How crawlers read robots.txt
Well-behaved bots fetch `/robots.txt` before aggressive crawling. The file is plain text: `User-agent` groups, `Allow` / `Disallow` path rules, optional `Crawl-delay`, and `Sitemap` URLs. It lives at the site root on the same host — `https://example.com/robots.txt`, not tucked under `/blog/`.
Rules are prefix matches on paths, not regular expressions (unless you are on a stack that documents otherwise). `Disallow: /` means “do not fetch anything on this host.” That is correct for a staging mirror; it is catastrophic on production if you forgot to swap files during deploy.
Google may still index a URL that is disallowed if other sites link to it — robots blocks crawling, not necessarily listing. For sensitive content you need auth, `noindex`, or both — not robots alone.
Mistakes we keep seeing
Copy-pasting a “block everything” template from an old project is the classic.
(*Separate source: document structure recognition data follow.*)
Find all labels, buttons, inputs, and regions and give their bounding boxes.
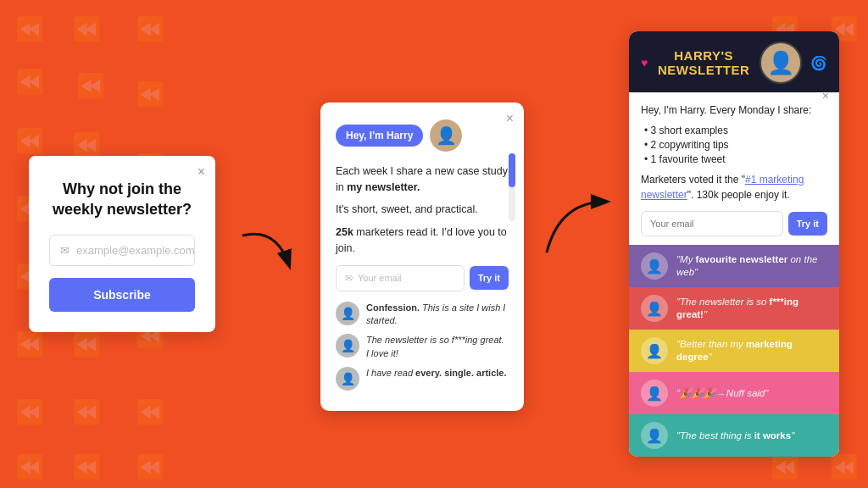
progress-bar bbox=[509, 153, 515, 221]
arrow2-icon bbox=[534, 185, 619, 269]
main-container: × Why not join the weekly newsletter? ✉ … bbox=[12, 14, 856, 474]
testimonial-item-2: 👤 The newsletter is so f***ing great. I … bbox=[336, 334, 509, 360]
card2-body3: 25k marketers read it. I'd love you to j… bbox=[336, 225, 509, 257]
card2-body2: It's short, sweet, and practical. bbox=[336, 202, 509, 218]
card3-social-proof: Marketers voted it the "#1 marketing new… bbox=[641, 172, 827, 202]
testimonial-avatar-1: 👤 bbox=[336, 302, 359, 325]
bullet-1: 3 short examples bbox=[644, 125, 827, 136]
testimonial-avatar-3: 👤 bbox=[336, 367, 359, 391]
card3-email-input[interactable] bbox=[641, 211, 783, 236]
card3-body: Hey, I'm Harry. Every Monday I share: 3 … bbox=[629, 92, 839, 202]
subscribe-button[interactable]: Subscribe bbox=[49, 278, 195, 312]
arrow2-container bbox=[551, 185, 602, 236]
spiral-icon: 🌀 bbox=[810, 55, 827, 71]
t-avatar-1: 👤 bbox=[641, 252, 668, 280]
card2-try-button[interactable]: Try it bbox=[470, 266, 509, 290]
t-quote-4: "🎉🎉🎉 – Nuff said" bbox=[676, 387, 768, 400]
card3-try-button[interactable]: Try it bbox=[788, 212, 827, 236]
card3-intro: Hey, I'm Harry. Every Monday I share: bbox=[641, 103, 827, 118]
t-avatar-2: 👤 bbox=[641, 295, 668, 322]
card2-header: Hey, I'm Harry 👤 bbox=[336, 119, 509, 152]
testimonial-item-3: 👤 I have read every. single. article. bbox=[336, 367, 509, 391]
progress-fill bbox=[509, 153, 515, 187]
card3-newsletter-popup: ♥ HARRY'S NEWSLETTER 👤 🌀 × Hey, I'm Harr… bbox=[629, 31, 839, 457]
marketing-link[interactable]: #1 marketing newsletter bbox=[641, 174, 804, 201]
t-quote-1: "My favourite newsletter on the web" bbox=[676, 253, 827, 279]
testimonial-row-3: 👤 "Better than my marketing degree" bbox=[629, 330, 839, 372]
card1-simple-popup: × Why not join the weekly newsletter? ✉ … bbox=[29, 156, 215, 332]
arrow1-container bbox=[242, 202, 293, 286]
card1-headline: Why not join the weekly newsletter? bbox=[49, 180, 195, 219]
card2-close[interactable]: × bbox=[506, 111, 514, 126]
card3-testimonials: 👤 "My favourite newsletter on the web" 👤… bbox=[629, 245, 839, 457]
bullet-2: 2 copywriting tips bbox=[644, 139, 827, 151]
testimonial-text-1: Confession. This is a site I wish I star… bbox=[366, 302, 509, 328]
card3-close[interactable]: × bbox=[822, 89, 829, 103]
testimonial-row-2: 👤 "The newsletter is so f***ing great!" bbox=[629, 287, 839, 330]
heart-icon: ♥ bbox=[641, 56, 648, 69]
card2-email-input[interactable]: ✉ Your email bbox=[336, 265, 465, 291]
card2-email-placeholder: Your email bbox=[358, 273, 402, 283]
card3-bullets: 3 short examples 2 copywriting tips 1 fa… bbox=[644, 125, 827, 165]
card1-email-input-wrap[interactable]: ✉ example@example.com bbox=[49, 235, 195, 266]
card3-email-row: Try it bbox=[629, 211, 839, 245]
t-quote-3: "Better than my marketing degree" bbox=[676, 338, 827, 363]
card3-avatar: 👤 bbox=[760, 42, 802, 84]
testimonial-row-1: 👤 "My favourite newsletter on the web" bbox=[629, 245, 839, 287]
t-quote-5: "The best thing is it works" bbox=[676, 430, 794, 442]
card1-email-placeholder: example@example.com bbox=[76, 244, 195, 257]
bullet-3: 1 favourite tweet bbox=[644, 153, 827, 165]
t-avatar-4: 👤 bbox=[641, 380, 668, 407]
t-avatar-5: 👤 bbox=[641, 422, 668, 449]
harry-badge: Hey, I'm Harry bbox=[336, 125, 423, 147]
harry-avatar: 👤 bbox=[430, 119, 462, 152]
testimonial-item-1: 👤 Confession. This is a site I wish I st… bbox=[336, 302, 509, 328]
testimonial-text-2: The newsletter is so f***ing great. I lo… bbox=[366, 334, 509, 360]
close-button[interactable]: × bbox=[198, 164, 205, 180]
testimonial-avatar-2: 👤 bbox=[336, 334, 359, 358]
card3-header: ♥ HARRY'S NEWSLETTER 👤 🌀 bbox=[629, 31, 839, 92]
email-icon-small: ✉ bbox=[345, 273, 353, 284]
card2-email-row: ✉ Your email Try it bbox=[336, 265, 509, 291]
card3-title: HARRY'S NEWSLETTER bbox=[656, 48, 751, 77]
card2-body1: Each week I share a new case study in my… bbox=[336, 164, 509, 196]
card2-middle-popup: Hey, I'm Harry 👤 × Each week I share a n… bbox=[320, 103, 524, 411]
testimonial-row-4: 👤 "🎉🎉🎉 – Nuff said" bbox=[629, 372, 839, 414]
testimonial-text-3: I have read every. single. article. bbox=[366, 367, 507, 380]
email-icon: ✉ bbox=[60, 244, 70, 257]
t-quote-2: "The newsletter is so f***ing great!" bbox=[676, 296, 827, 321]
arrow1-icon bbox=[234, 219, 302, 286]
testimonial-row-5: 👤 "The best thing is it works" bbox=[629, 414, 839, 457]
t-avatar-3: 👤 bbox=[641, 337, 668, 364]
card2-body: Each week I share a new case study in my… bbox=[336, 164, 509, 257]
So is leaving `Disallow: /api/` on a site where your entire app routes through `/api/` because of a framework quirk. Another favorite: two conflicting `User-agent: *` blocks where the later one wins in ways you did not intend.
Trailing spaces and wrong line endings rarely matter, but typos in `User-agent` names do — `User-agent: Googlebot` only applies to that bot. A blanket `*` group is what most people want for global defaults, with specific overrides above or below depending on your generator’s ordering.
Forgetting the `Sitemap:` line does not block indexing, but it slows discovery of new URLs. After a redesign, we always regenerate sitemap and robots together so Search Console stops guessing.
Build robots.txt deliberately
Start from intent: allow all public marketing pages, disallow admin paths, staging hosts, and raw export endpoints. Write that down before touching syntax.
The Robots.txt Generator on DroidXP outputs standards-style groups with presets (allow all, disallow all, common private paths) plus custom lines. Everything runs locally — paste into your deploy artifact, diff in git, ship.
After deploy, verify with Search Console’s robots tester and a real `curl https://yoursite.com/robots.txt`. We have caught CDN caches serving an old deny-all file days after the repo was fixed.
robots.txt in a larger SEO habit
Pair robots with an XML sitemap and sensible canonical tags. Robots tells crawlers where not to spend budget; sitemaps highlight what you want discovered. They solve different problems.
When you migrate domains, update robots and sitemap on both hosts during the redirect window. Old host deny-all plus forgotten 301s is a recipe for a quiet quarter.
Treat robots.txt like firewall config: small file, high impact, deserves a checklist on every launch.